» **Task item**: The output is the lines below from the one with "sur le territoire" through the one with "terme de fiabilité", both included, printed exactly and with no other line.

» **Records contained in a dataset**:
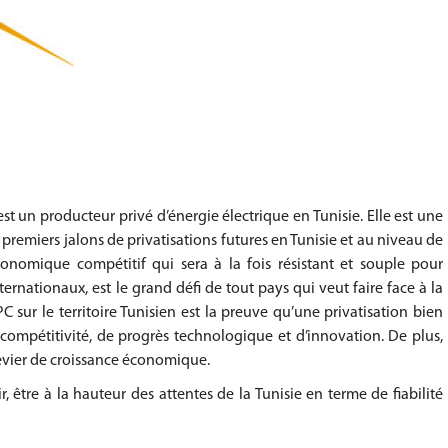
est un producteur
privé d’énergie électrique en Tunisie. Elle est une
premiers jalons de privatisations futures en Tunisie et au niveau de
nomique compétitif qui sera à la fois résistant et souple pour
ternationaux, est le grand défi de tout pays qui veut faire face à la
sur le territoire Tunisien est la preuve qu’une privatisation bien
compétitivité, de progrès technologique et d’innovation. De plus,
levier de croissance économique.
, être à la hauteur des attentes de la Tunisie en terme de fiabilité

...

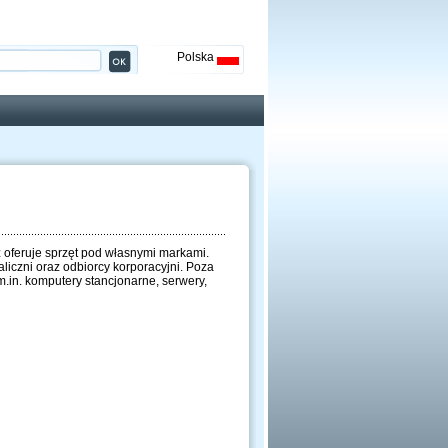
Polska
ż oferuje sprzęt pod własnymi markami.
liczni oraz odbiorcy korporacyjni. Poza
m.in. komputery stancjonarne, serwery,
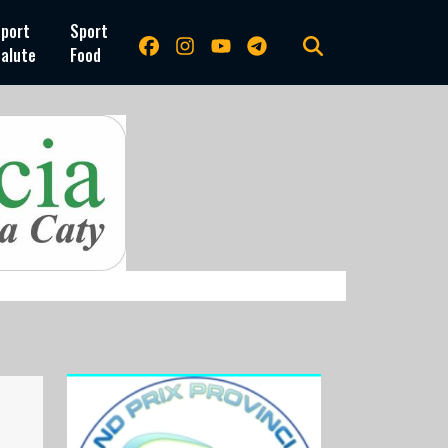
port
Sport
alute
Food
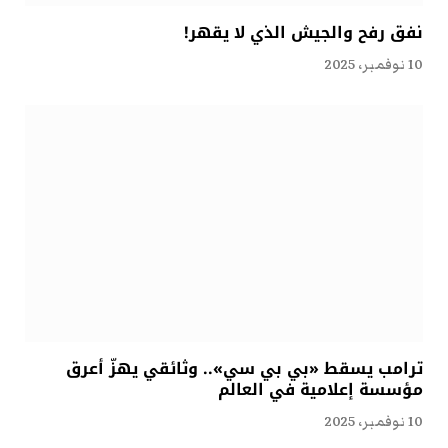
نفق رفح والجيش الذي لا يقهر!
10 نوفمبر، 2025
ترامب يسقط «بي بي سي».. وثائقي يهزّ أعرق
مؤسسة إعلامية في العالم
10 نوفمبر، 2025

» **Finished task**:
sur le territoire Tunisien est la preuve qu’une privatisation bien
compétitivité, de progrès technologique et d’innovation. De plus,
levier de croissance économique.
, être à la hauteur des attentes de la Tunisie en terme de fiabilité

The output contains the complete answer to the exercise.